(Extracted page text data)
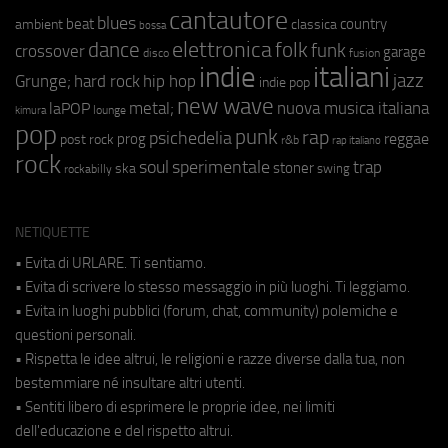
cantautore
blues
beat
country
ambient
classica
bossa
elettronica
dance
folk
funk
crossover
garage
fusion
disco
indie
italiani
jazz
hip hop
Grunge;
hard rock
indie pop
new wave
metal;
nuova musica italiana
laPOP
lounge
kimura
pop
punk
rap
psichedelia
reggae
prog
post rock
r&b
rap italiano
rock
soul
sperimentale
trap
stoner
ska
swing
rockabilly
NETIQUETTE
• Evita di URLARE. Ti sentiamo.
• Evita di scrivere lo stesso messaggio in più luoghi. Ti leggiamo.
• Evita in luoghi pubblici (forum, chat, community) polemiche e
questioni personali.
• Rispetta le idee altrui, le religioni e razze diverse dalla tua, non
bestemmiare né insultare altri utenti.
• Sentiti libero di esprimere le proprie idee, nei limiti
dell'educazione e del rispetto altrui.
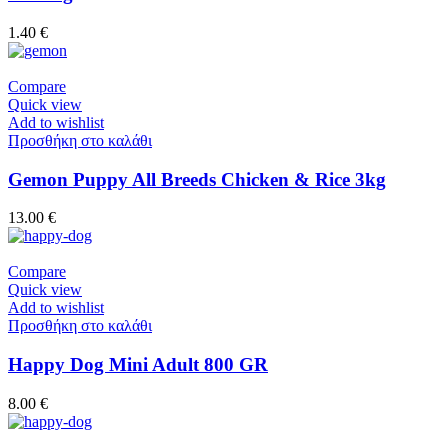
1.40
€
Compare
Quick view
Add to wishlist
Προσθήκη στο καλάθι
Gemon Puppy All Breeds Chicken & Rice 3kg
13.00
€
Compare
Quick view
Add to wishlist
Προσθήκη στο καλάθι
Happy Dog Mini Adult 800 GR
8.00
€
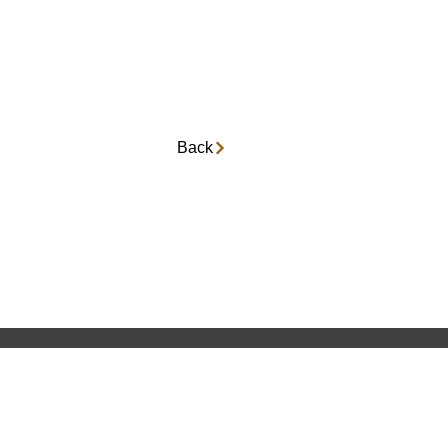
Back
電機
レータ
台数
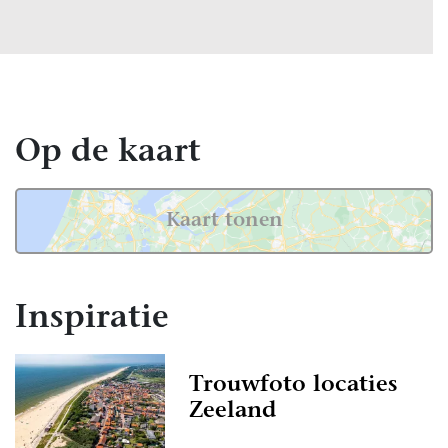
Op de kaart
Kaart tonen
Inspiratie
Trouwfoto locaties
Zeeland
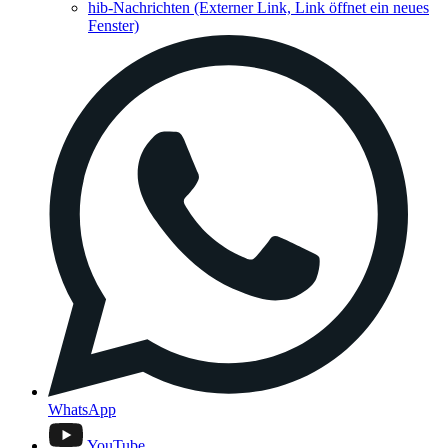
hib-Nachrichten
(Externer Link, Link öffnet ein neues
Fenster)
WhatsApp
YouTube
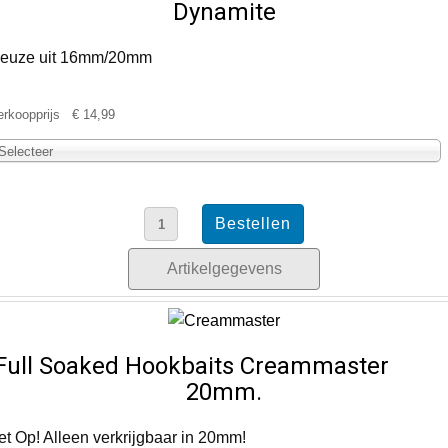
Dynamite
euze uit 16mm/20mm
erkoopprijs
€ 14,99
Selecteer
Artikelgegevens
Full Soaked Hookbaits Creammaster
20mm.
et Op! Alleen verkrijgbaar in 20mm!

Work instructions:
Write out every line, unchanged, from the one containing "Full Soaked Hookbaits Creammaster" through the closing line of the data.

Output below:
Full Soaked Hookbaits Creammaster
20mm.
et Op! Alleen verkrijgbaar in 20mm!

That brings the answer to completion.